Continuaba de rodillas, sin atenderle. Las preguntas se agolpaban a sus labios y surgían precipitadas, como si alguien la persiguiese y ella, sabiéndolo, estuviera inquieta y ansiosa.

—Me voy mañana, como me has ordenado. No volveré a escribir más. Ésta es la última vez que te veo... ¡La última! ¡Ésta sí que es la última vez!

—¡Cálmate y levántate! —gritó él, desesperado.

Nastasia Filipovna le cogió los brazos y le contempló con anhelo. Luego se incorporó y alejóse a toda prisa, diciendo:

—Adiós...

Michkin vio aparecer a Rogochin de improviso, tomar el brazo de Nastasia Filipovna y desaparecer con ella.

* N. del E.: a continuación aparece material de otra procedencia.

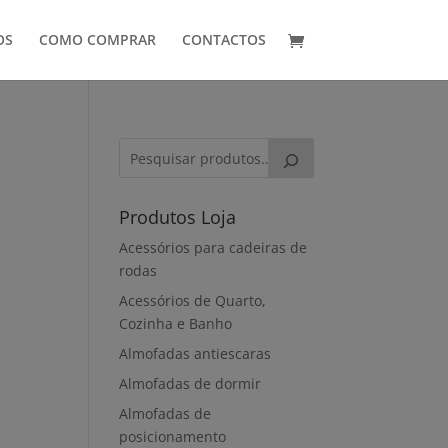
OS
COMO COMPRAR
CONTACTOS
Produtos Loja
Acessórios para cadeiras de
rodas
Acessórios de Quarto,
Cozinha e Banho
Almofadas antiescaras
Almofadas de dormir
Almofadas de
posicionamento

—Espera un momento, príncipe —instóle Parfen Semenovich—. Vuelvo contigo antes de cinco minutos.

En efecto, cinco minutos más tarde Rogochin volvía al lugar donde Michkin le aguardaba.

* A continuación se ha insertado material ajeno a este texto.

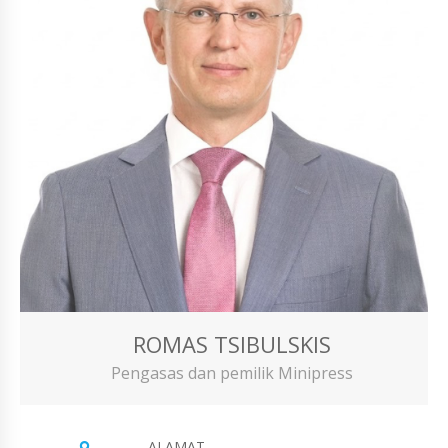
ROMAS TSIBULSKIS
Pengasas dan pemilik Minipress
ALAMAT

—La he dejado en el coche, que espera ahí cerca desde las diez —expuso—. Ella sabía que tú pasarías la velada en casa de esa otra mujer. Le transmití exactamente el contenido de la carta que me dirigiste. Nastasia Filipovna no volverá a escribir más cartas a esa amiga tuya y, como lo deseas, mañana mismo se irá de Pavlovsk. Ha querido verte por última vez a pesar de tus negativas de entrevistarte con ella. Te esperamos aquí, en ese banco. Así sentíamos la seguridad de verte cuando regresaras.

—¿Y te ha traído consigo?

—¿Por qué no? —repuso Rogochin, sonriendo—. No he visto más de lo que ya sabía. ¿Has leído sus cartas?

—¿Es posible que tú las hayas leído también? ¿Es verdad? —exclamó Michkin, transido de espanto ante tal pensamiento.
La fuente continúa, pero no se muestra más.